Interval bound based certified robust training such as IBP and CROWN-IBP are one of the most effective approaches for L_inf norm certified robustness. Unfortunately, IBP based training is often unstable and requires a large number of "warmup" epochs and a long training schedule. Existing works typically require a large number epochs (e.g., a few thousands) to achieve SOTA certified error.
We find that weight initialization adopted prior works, which were originally designed for regular network training, can cause exploding certified bounds and are thus not suitable for IBP. We also find that IBP leads to imbalanced ReLU activation states with the model perfers inactive (dead) ReLU neurons significantly more.
To address the above two issues, we propose the following improvements for certified training, and thereby significantly reduce the number of training epochs while outperforming literatures SOTA:
-
We derive a new weight initialization for IBP-based certified training, namely IBP initialization, to stabilize certified bounds at initialization.
-
We find that Batch Normalization is a crucial architectural component for IBP training, as it normalizes pre-activation values, and thereby can balance ReLU activation states and stabilize variance.
-
We enhance the warmup with regularizers to further stabilize the certified bounds and meanwhile balance the ReLU activation states explicitly.
With our proposed initialization, architectural changes, and regularizers combined, we achieved 65.03% verified error on CIFAR-10 (eps=8/255), 82.13% verified error on TinyImageNet, and 10.98% verified error on MNIST (eps=0.4), which noticeably outperforms literature IBP and CROWN-IBP results. Additionally, we need much fewer training epochs to achieve these results: 160 epochs for CIFAR-10 and 80 epochs for TinyImageNet. More details can be found in our paper:
Fast Certified Robust Training with Short Warmup, by Zhouxing Shi*, Yihan Wang*, Huan Zhang, Jinfeng Yi and Cho-Jui Hsieh (* Equal contribution), to appear in NeurIPS 2021.

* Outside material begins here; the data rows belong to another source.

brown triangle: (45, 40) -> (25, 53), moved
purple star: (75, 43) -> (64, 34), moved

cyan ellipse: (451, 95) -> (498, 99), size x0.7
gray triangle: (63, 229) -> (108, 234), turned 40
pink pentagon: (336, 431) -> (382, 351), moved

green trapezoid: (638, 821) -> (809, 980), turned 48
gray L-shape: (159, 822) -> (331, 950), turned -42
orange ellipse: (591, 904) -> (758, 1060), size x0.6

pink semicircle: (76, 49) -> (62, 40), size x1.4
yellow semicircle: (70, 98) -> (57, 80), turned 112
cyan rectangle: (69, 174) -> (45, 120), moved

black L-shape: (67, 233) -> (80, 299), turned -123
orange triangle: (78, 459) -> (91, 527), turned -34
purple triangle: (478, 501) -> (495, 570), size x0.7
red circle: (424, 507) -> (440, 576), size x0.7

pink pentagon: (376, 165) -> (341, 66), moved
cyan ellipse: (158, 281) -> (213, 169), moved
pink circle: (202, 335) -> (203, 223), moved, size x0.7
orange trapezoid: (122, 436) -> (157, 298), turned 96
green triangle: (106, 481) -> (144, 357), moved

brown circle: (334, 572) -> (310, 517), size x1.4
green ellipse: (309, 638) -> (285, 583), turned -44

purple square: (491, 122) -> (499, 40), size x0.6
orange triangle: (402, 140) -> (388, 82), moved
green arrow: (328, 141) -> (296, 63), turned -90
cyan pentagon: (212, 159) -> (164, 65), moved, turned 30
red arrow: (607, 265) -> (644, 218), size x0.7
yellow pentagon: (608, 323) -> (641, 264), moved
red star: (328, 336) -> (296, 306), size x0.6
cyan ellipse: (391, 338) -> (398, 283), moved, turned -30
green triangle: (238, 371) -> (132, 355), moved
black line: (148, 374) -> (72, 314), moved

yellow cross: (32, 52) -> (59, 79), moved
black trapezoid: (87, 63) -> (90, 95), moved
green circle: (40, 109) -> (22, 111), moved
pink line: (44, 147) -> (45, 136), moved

We use auto_LiRPA as a base framework for robustness verification. It can be installed via pip install auto-LiRPA==0.2
or source code:
git clone https://github.com/KaidiXu/auto_LiRPA.git
cd auto_LiRPA
python setup.py install
And install other required dependencies:
pip install -r requirements.txt
We are using PyTorch 1.8.1, but we expect the code to work well for other recent versions (since PyTorch 1.6.0).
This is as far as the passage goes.